When it comes to mental health disorders, it’s usually depression, anxiety, or PTSD. “Those are such wide patient populations, where the underlying root causes are probably very different,” Schlidt said. “What gives me hope is that this (mental health) is a wide and deep field of inquiry. We’re all going to have jobs the next two or three decades as we start to really understand and explore the mind more.”
Palo Santo launched its first psychedelic investment fund on July 15, 2021, shortly after the company was formed in 2020, after raising a more-than-expected $35 million. Schlidt said that they made the assessment that, if psychedelics treatment is just for depression or PTSD, and that’s pretty much it in terms of the range of indications these can address, they may not be a very investable universe.
But then they saw what was really happening with psychedelics. “On psychedelics, I think there’s a lot of optimism that it does, indeed, go beyond depression and PTSD, whether it’s more indications within the mental health realm, for example, eating disorders and things like that, or even beyond whether it’s neuropathic pain,” he said. “There’s been a lot of discussion of fibromyalgia, cluster headaches, and migraines.”
One of their portfolio companies, Eleusis, is working on the anti-inflammatory benefits of psychedelics. “So I’m in full agreement with the view that there is a wide range of potential indications beyond just the core mental health verticals,” he said.
Recent news about the psychedelics market shows some companies quitting, others consolidating, and most of the other top companies trading on various stock markets struggling to begin a slow recovery from low points earlier this year are not really an issue, he said. “I would say don’t look at the stock market too much,” he said. “There’s a lot of retail interest in the space. And it’s an interesting space where what really drives value inflection points are about hitting milestones and hitting preclinical or clinical milestones. I think the market is looking for real catalysts. But biotech is slow.”

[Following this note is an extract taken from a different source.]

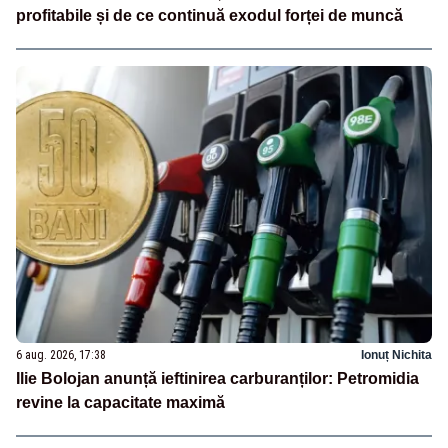
profitabile și de ce continuă exodul forței de muncă
6 aug. 2026, 17:38
Ionuț Nichita
Ilie Bolojan anunță ieftinirea carburanților: Petromidia
revine la capacitate maximă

Schlidt likes the movements of academia into the psychedelics space recently, with such developments as Johns Hopkins Center for Psychedelic and Consciousness Research, and NYU’s Center for Psychedelic Medicine making a bigger commitment to psychedelics studies. “It gives a lot of validation to the space without a doubt, to see major universities pursuing this,” he said. “But with that said, I will say I think the academic studies, the way they tend to run trials, are a little less rigorous than we tend to see in the biotech realm. So it’s a nice first step, but there is a sort of passing the baton that biotech is going to have to perform here from the world of academia to add more rigor, more kind of FDA grade, clinical trial paths around, researching a lot of these compounds.”
So what does the future of the industry portend? “I think you are definitely going to see a bit of separation of the wheat from the chaff in the space,” Schlidt said. “And I think that bolsters the case that you really need to be a diligent, selective (portfolio) manager in the space and that the just kind of spray-and-pray bet in psychedelics isn’t going to pay off. You really have to do your diligence on these companies.
“I think we’re going to start seeing this space really get traction and really get buy-in from a wide swath of investors and other stakeholders. So that’s certainly our bets.”
The Palo Santo fund will mainly invest in companies that are in the early stages of their fundraising, but could eventually begin investing in the late-stage rounds as well, co-founder Daniel Goldberg was quoted as saying in a press release. He added that the fund would also look to invest in companies whose operations go beyond just the production of psilocybin and focus on the development of new compounds based on it or its delivery methods.